I know I have only officially been there a week, but today all I wanted to do was cry! I went on my route to deliver and I couldn't find parking so I parked almost at the top of the hill and walked to the first house at the bottom and it wasn't until then that I remembered that I forgot what I was suppose to start delivering in my vehicle, so I had to run alllllll the way back to my vehicle, grab my delivery and run back to the starting point. By this point the day started getting warmer and I had two huge boxes to deliver and it was just my luck that it was the last apartment at the end of the block...sigh and let's just say that set the precedence for the rest of the day. Everyone at work is really nice and supportive and tell me that it will get easier and better and I guess I just need to cut myself some slack.
Aside from the excitement of my new job, I am also going through some other personal tngs that I'd rather not talk about out loud, but nevertheless, it is making me feel frustrated and like all my husband and I are being, is pushed around and put in limbo. Siiighhhh, I know that this is just a storm and all I need to do is get though it and wait for it to pass, but how many of these storms do I need to go through, until I start to see some sunshine?

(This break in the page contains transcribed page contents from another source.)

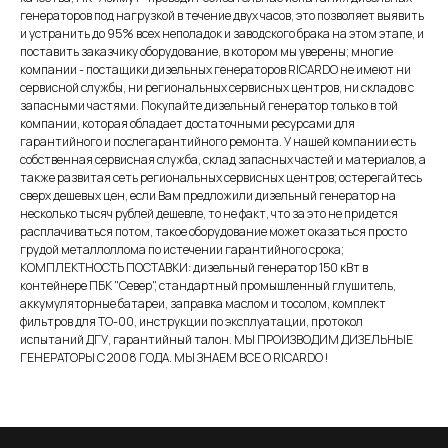
генераторов под нагрузкой в течение двух часов, это позволяет выявить
и устранить до 95% всех неполадок и заводского брака на этом этапе, и
поставить заказчику оборудование, в котором мы уверены; многие
компании - постащики дизельных генераторов RICARDO не имеют ни
сервисной службы, ни региональных сервисных центров, ни складов с
запасными частями. Покупайте дизельный генератор только в той
компании, которая обладает достаточными ресурсами для
гарантийного и послегарантийного ремонта. У нашей компании есть
собственная сервисная служба, склад запасных частей и материалов, а
также развитая сеть региональных сервисных центров; остерегайтесь
сверх дешевых цен, если Вам предложили дизельный генератор на
несколько тысяч рублей дешевле, то не факт, что за это не придется
расплачиваться потом, такое оборудование может оказаться просто
грудой металлоллома по истечении гарантийного срока;
КОМПЛЕКТНОСТЬ ПОСТАВКИ: дизельный генератор 150 кВт в
контейнере ПБК "Север", стандартный промышленный глушитель,
аккумуляторные батареи, заправка маслом и тосолом, комплект
фильтров для ТО-00, инструкции по эксплуатации, протокол
испытаний ДГУ, гарантийный талон. МЫ ПРОИЗВОДИМ ДИЗЕЛЬНЫЕ
ГЕНЕРАТОРЫ С 2008 ГОДА. МЫ ЗНАЕМ ВСЕ О RICARDO !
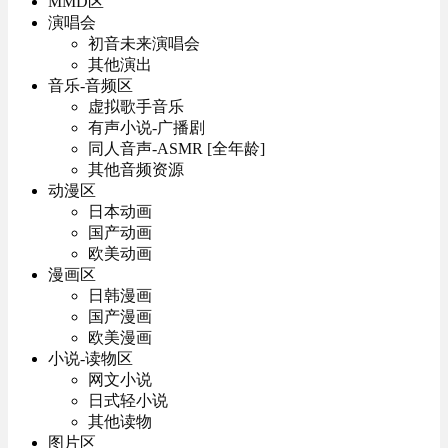
MMD区
演唱会
初音未来演唱会
其他演出
音乐-音频区
虚拟歌手音乐
有声小说-广播剧
同人音声-ASMR [全年龄]
其他音频资源
动漫区
日本动画
国产动画
欧美动画
漫画区
日韩漫画
国产漫画
欧美漫画
小说-读物区
网文小说
日式轻小说
其他读物
图片区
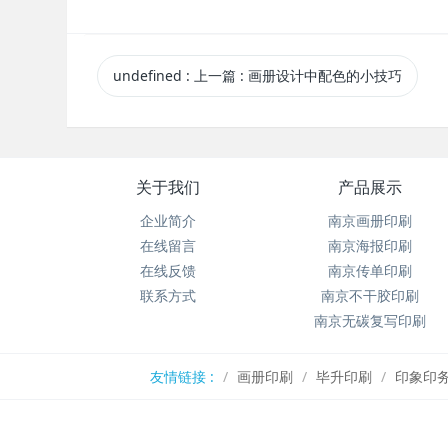
undefined
:
上一篇
: 画册设计中配色的小技巧
关于我们
产品展示
企业简介
南京画册印刷
在线留言
南京海报印刷
在线反馈
南京传单印刷
联系方式
南京不干胶印刷
南京无碳复写印刷
友情链接 :
画册印刷
毕升印刷
印象印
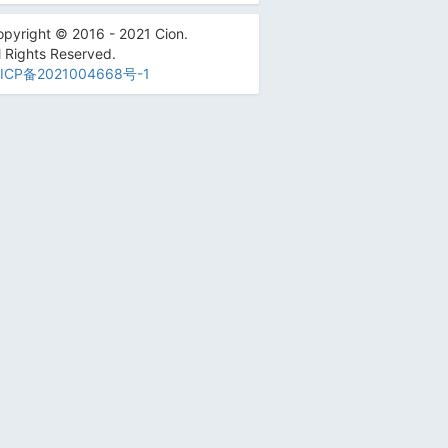
pyright © 2016 - 2021 Cion.
l Rights Reserved.
ICP备2021004668号-1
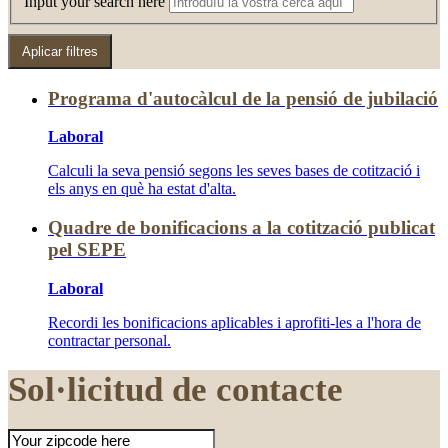
Input your search here
Programa d'autocàlcul de la pensió de jubilació
Laboral
Calculi la seva pensió segons les seves bases de cotització i
els anys en què ha estat d'alta.
Quadre de bonificacions a la cotització publicat
pel SEPE
Laboral
Recordi les bonificacions aplicables i aprofiti-les a l'hora de
contractar personal.
Sol·licitud de contacte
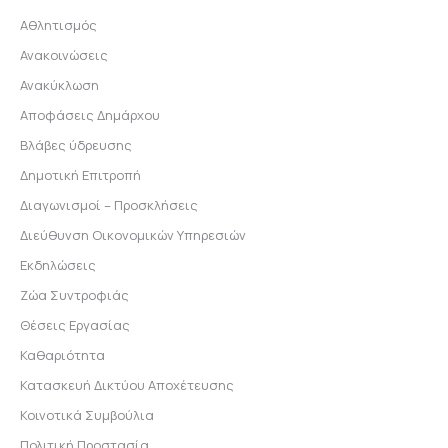
Αθλητισμός
Ανακοινώσεις
Ανακύκλωση
Αποφάσεις Δημάρχου
Βλάβες ύδρευσης
Δημοτική Επιτροπή
Διαγωνισμοί – Προσκλήσεις
Διεύθυνση Οικονομικών Υπηρεσιών
Εκδηλώσεις
Ζώα Συντροφιάς
Θέσεις Εργασίας
Καθαριότητα
Κατασκευή Δικτύου Αποχέτευσης
Κοινοτικά Συμβούλια
Πολιτική Προστασία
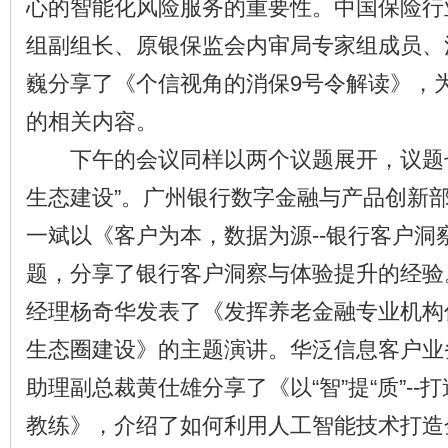
心的智能化风险服务的重要性。中国保险行
组副组长、原银保监会内审局专家组成员、
巍分享了《个信视角的消保9号令解读》，
的相关内容。
下午的会议同样以两个议题展开，议题七
生态建设”。广州银行数字金融与产品创新
一斌以《客户为本，数据为源--银行客户洞
题，分享了银行客户洞察与体验提升的经验
经理杨奇华发表了《发挥养老金融专业机构
生态圈建设》的主题演讲。华泛信息客户业
助理副总裁黄仕雄分享了《以“智”提“质”--
教练》，介绍了如何利用人工智能技术打造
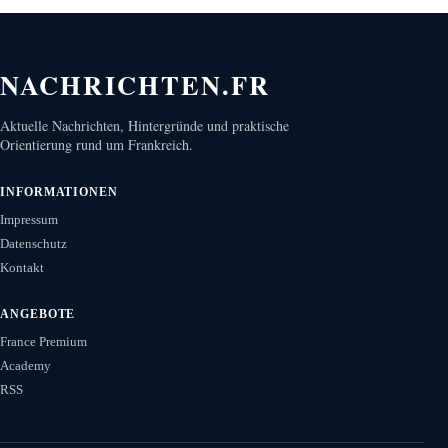
NACHRICHTEN.FR
Aktuelle Nachrichten, Hintergründe und praktische
Orientierung rund um Frankreich.
INFORMATIONEN
Impressum
Datenschutz
Kontakt
ANGEBOTE
France Premium
Academy
RSS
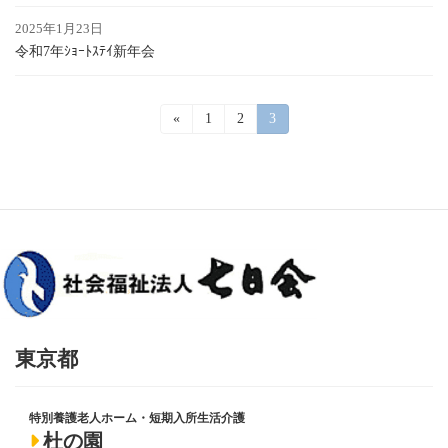
2025年1月23日
令和7年ｼｮｰﾄｽﾃｲ新年会
投
«
固
1
固
2
固
3
定
定
定
稿
ペ
ペ
ペ
ー
ー
ー
の
ジ
ジ
ジ
ペ
ー
ジ
送
り
東京都
特別養護老人ホーム・短期入所生活介護
杜の園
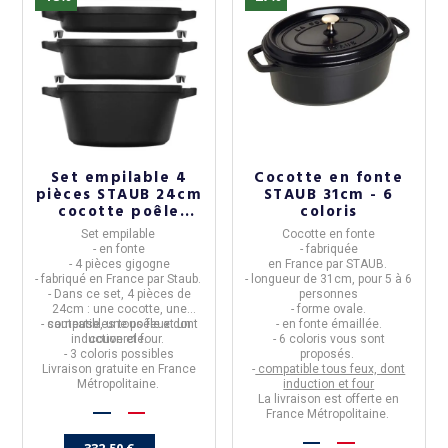
Set empilable 4
Cocotte en fonte
(15 avis)
pièces STAUB 24cm
STAUB 31cm - 6
cocotte poêle
coloris
sauteuse en fonte -
Set empilable
Cocotte en fonte
3 coloris
- en fonte
- fabriquée
-
4 pièces gigogne
en
France
par
STAUB
.
- fabriqué en
France
par
Staub
.
- longueur de
31cm, pour 5 à 6
- Dans ce set, 4 pièces de
personnes
24cm : une cocotte, une
- forme
ovale
.
-
compatibles tous feux dont
sauteuse, une poêle et un
- en
fonte émaillée
.
induction et four.
couvercle.
- 6 coloris vous sont
- 3 coloris possibles
proposés.
Livraison gratuite en France
-
compatible tous feux, dont
Métropolitaine.
induction et four
La livraison est offerte en
France Métropolitaine.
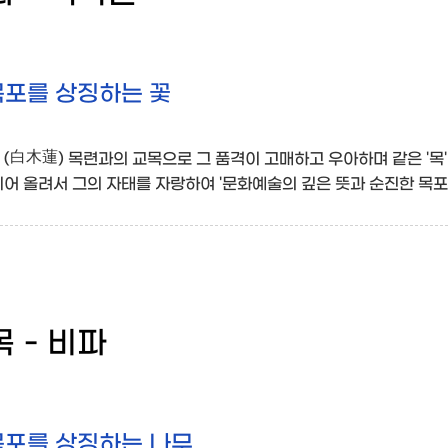
목포를 상징하는 꽃
 (白木蓮) 목련과의 교목으로 그 품격이 고매하고 우아하며 같은 '목'
피어 올려서 그의 자태를 자랑하여 '문화예술의 깊은 뜻과 순진한 목포
 - 비파
목포를 상징하는 나무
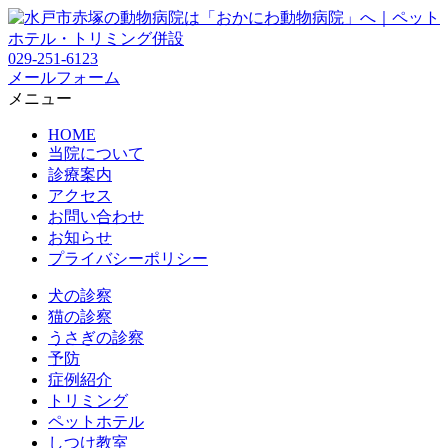
029-251-6123
メールフォーム
メニュー
HOME
当院について
診療案内
アクセス
お問い合わせ
お知らせ
プライバシーポリシー
犬の診察
猫の診察
うさぎの診察
予防
症例紹介
トリミング
ペットホテル
しつけ教室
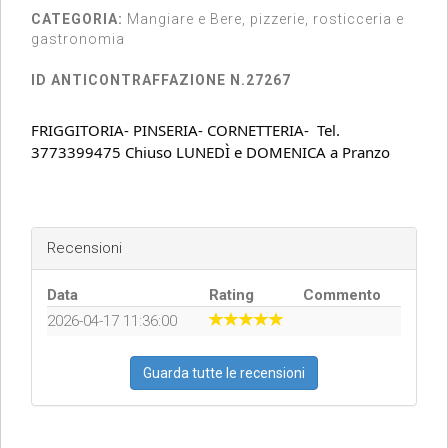
CATEGORIA:
Mangiare e Bere, pizzerie, rosticceria e
gastronomia
ID ANTICONTRAFFAZIONE N.27267
FRIGGITORIA- PINSERIA- CORNETTERIA- Tel.
3773399475 Chiuso LUNEDÌ e DOMENICA a Pranzo
Recensioni
Data
Rating
Commento
2026-04-17 11:36:00
Guarda tutte le recensioni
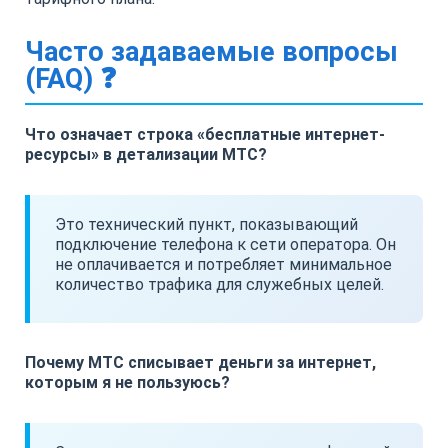
Часто задаваемые вопросы
(FAQ) ❓
Что означает строка «бесплатные интернет-
ресурсы» в детализации МТС?
Это технический пункт, показывающий
подключение телефона к сети оператора. Он
не оплачивается и потребляет минимальное
количество трафика для служебных целей.
Почему МТС списывает деньги за интернет,
которым я не пользуюсь?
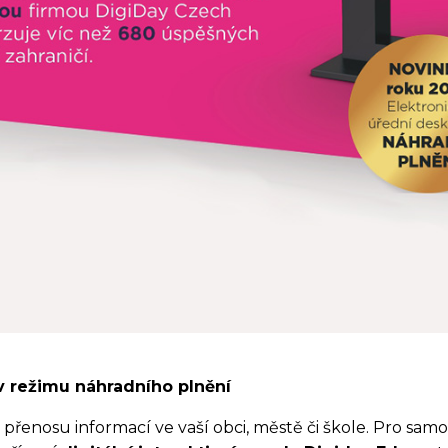
 režimu náhradního plnění
řenosu informací ve vaší obci, městě či škole. Pro sa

I work six days a week and get to have Sunday off, but at this rate is it worth it? I mean don't get me wrong, I am VERY appreciative of this new job opportunity and for my employer taking the chance on me, but to live to work, instead of working to live? I've been there done that and was " married" to. Y last job, where I worked and let it consume me seven days a week and I did that for five years and what did I get in the end? Nothing except rejection, humiliated and deeply crushed. My new employer doesn't seem like the type that would do that to me and actually are making me feel comfortable, it i still have my 90 day probation and with the day I had, will I even make it that far? Until next time.......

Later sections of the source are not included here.